ENTRIES SHOWN
—————

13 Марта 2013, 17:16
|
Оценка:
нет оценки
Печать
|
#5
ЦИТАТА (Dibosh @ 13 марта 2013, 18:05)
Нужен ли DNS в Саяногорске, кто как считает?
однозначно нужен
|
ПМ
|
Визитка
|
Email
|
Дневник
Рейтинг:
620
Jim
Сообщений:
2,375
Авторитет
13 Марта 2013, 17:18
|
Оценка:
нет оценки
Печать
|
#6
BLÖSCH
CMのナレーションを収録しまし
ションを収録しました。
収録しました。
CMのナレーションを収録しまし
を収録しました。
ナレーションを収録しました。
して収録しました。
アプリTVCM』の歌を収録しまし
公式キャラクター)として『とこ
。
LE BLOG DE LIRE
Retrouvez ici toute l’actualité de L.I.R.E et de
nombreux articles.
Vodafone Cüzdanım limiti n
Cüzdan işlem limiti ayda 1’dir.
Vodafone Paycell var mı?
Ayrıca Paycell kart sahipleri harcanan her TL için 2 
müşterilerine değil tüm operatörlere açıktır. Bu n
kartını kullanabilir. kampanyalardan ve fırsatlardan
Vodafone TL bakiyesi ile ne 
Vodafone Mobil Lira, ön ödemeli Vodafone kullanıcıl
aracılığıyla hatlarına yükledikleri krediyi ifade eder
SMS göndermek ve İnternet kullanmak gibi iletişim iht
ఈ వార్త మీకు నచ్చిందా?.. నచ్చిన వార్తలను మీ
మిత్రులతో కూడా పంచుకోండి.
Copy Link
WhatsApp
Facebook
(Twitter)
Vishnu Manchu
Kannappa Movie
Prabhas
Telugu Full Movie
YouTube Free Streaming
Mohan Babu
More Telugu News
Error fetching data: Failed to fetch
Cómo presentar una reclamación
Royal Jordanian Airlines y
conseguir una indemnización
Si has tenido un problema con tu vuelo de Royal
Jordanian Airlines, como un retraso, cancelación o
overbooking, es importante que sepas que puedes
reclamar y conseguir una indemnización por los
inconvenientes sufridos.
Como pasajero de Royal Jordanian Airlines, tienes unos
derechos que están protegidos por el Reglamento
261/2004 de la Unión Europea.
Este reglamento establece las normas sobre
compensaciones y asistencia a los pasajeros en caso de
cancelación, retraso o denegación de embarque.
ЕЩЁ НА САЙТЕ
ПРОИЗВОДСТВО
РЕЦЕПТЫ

—————

HOW TO COMPLETE THIS TASK
For the word "conseguir", work out how many lines of the entries contain it, and state the number alone.

OUTPUT FOR THIS TASK
2